Copy each line of the records below that has "Miller" in it.

## Extracted page text data
·····
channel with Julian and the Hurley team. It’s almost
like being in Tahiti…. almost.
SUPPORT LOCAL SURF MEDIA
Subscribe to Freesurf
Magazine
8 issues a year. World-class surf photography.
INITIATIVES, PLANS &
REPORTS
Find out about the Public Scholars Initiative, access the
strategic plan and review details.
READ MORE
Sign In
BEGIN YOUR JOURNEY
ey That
·····
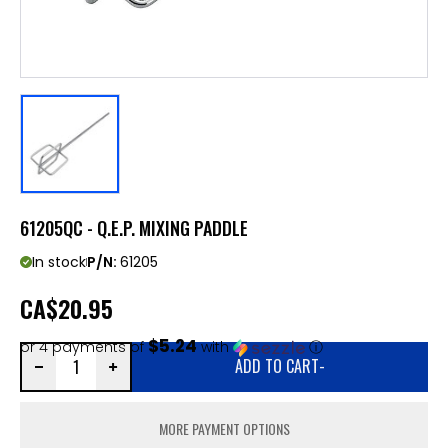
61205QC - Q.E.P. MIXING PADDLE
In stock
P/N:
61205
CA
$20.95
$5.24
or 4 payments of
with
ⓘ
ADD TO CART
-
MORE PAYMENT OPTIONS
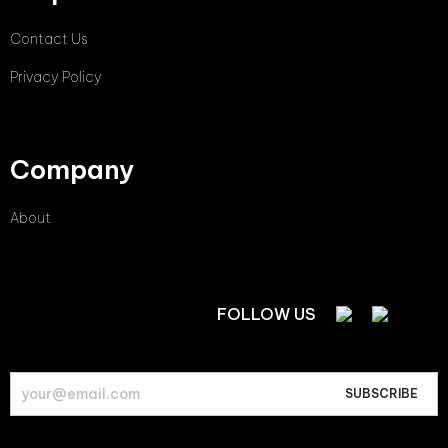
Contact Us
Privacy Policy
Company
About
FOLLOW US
·····
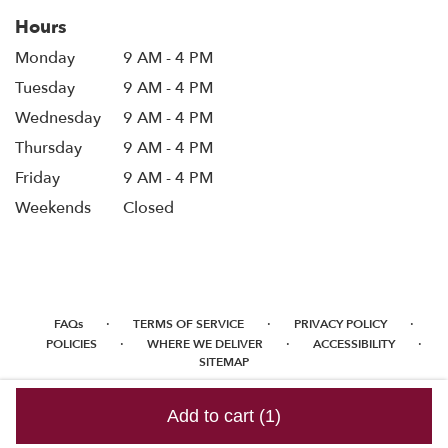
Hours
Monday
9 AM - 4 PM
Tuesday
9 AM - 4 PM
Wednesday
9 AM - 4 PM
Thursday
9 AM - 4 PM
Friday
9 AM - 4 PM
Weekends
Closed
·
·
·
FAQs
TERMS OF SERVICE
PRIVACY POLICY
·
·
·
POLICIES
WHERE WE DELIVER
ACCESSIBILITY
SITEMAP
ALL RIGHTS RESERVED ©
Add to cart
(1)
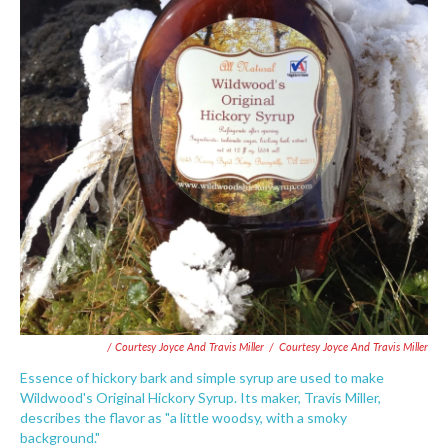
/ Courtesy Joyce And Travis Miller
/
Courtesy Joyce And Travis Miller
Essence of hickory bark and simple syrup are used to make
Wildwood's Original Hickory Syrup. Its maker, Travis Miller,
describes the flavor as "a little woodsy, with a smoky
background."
·····
## Solution to this task
/ Courtesy Joyce And Travis Miller
Courtesy Joyce And Travis Miller
Wildwood's Original Hickory Syrup. Its maker, Travis Miller,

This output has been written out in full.